**Aim of the task:** Tally every line of the records below that includes "Delete", and reply with the total alone.

Records from a data collection
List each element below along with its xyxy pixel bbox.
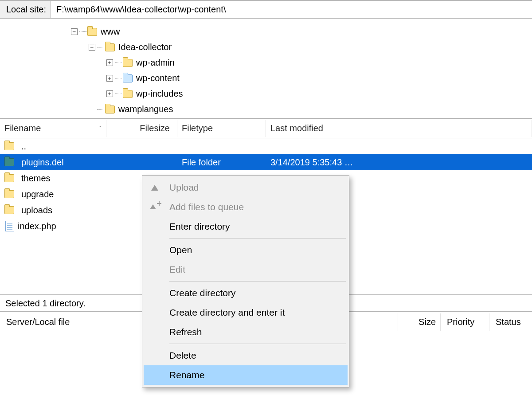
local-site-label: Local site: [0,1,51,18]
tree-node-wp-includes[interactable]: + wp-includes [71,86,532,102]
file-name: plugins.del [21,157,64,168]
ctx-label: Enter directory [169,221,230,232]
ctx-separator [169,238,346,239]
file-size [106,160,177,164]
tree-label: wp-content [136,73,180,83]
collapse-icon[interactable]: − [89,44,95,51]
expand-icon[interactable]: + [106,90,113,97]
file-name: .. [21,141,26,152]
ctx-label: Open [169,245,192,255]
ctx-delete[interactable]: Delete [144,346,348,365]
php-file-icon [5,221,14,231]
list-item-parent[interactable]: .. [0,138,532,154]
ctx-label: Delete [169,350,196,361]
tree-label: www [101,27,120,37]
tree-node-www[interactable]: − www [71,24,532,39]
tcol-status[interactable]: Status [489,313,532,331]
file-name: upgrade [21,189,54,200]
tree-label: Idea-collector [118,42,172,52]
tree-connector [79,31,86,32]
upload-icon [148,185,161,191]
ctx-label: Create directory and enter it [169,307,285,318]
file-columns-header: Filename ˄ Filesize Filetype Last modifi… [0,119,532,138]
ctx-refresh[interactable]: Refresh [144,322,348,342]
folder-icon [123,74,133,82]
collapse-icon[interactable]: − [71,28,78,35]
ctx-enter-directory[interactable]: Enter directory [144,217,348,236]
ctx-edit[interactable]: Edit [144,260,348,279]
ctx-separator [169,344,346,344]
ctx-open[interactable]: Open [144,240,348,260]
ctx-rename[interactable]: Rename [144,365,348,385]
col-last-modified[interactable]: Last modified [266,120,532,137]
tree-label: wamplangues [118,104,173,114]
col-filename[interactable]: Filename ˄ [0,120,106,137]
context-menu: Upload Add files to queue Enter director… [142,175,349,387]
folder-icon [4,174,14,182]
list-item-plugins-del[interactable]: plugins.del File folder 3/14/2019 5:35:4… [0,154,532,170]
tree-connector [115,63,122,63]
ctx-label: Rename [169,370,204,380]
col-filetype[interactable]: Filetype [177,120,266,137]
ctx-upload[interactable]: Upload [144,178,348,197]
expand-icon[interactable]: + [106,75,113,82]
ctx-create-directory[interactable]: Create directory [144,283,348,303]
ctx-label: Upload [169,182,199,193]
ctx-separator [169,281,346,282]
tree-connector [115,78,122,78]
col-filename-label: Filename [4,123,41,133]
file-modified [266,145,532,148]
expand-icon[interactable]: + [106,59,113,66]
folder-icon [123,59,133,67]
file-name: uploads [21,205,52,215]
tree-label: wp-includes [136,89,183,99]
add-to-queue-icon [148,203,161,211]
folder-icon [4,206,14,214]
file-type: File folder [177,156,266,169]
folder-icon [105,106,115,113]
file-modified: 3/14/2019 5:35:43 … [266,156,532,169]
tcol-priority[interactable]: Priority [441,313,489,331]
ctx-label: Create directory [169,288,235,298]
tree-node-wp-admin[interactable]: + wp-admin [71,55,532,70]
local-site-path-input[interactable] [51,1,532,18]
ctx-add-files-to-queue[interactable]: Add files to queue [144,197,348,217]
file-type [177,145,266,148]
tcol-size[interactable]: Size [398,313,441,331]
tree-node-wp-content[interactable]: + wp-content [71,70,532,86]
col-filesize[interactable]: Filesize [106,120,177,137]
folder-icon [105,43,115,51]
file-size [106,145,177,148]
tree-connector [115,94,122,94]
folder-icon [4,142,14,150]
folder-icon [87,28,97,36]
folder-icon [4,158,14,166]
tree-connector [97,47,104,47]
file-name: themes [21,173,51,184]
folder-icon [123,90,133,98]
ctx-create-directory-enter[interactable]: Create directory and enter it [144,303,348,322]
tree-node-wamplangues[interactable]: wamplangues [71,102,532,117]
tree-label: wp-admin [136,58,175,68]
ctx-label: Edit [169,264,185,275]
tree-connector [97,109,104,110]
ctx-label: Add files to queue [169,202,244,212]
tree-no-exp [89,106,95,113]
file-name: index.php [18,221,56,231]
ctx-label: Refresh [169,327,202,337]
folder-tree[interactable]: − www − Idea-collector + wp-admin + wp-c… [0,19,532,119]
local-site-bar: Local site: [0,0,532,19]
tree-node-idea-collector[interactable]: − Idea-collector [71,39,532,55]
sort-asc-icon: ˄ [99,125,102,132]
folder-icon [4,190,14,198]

**The answer:** 2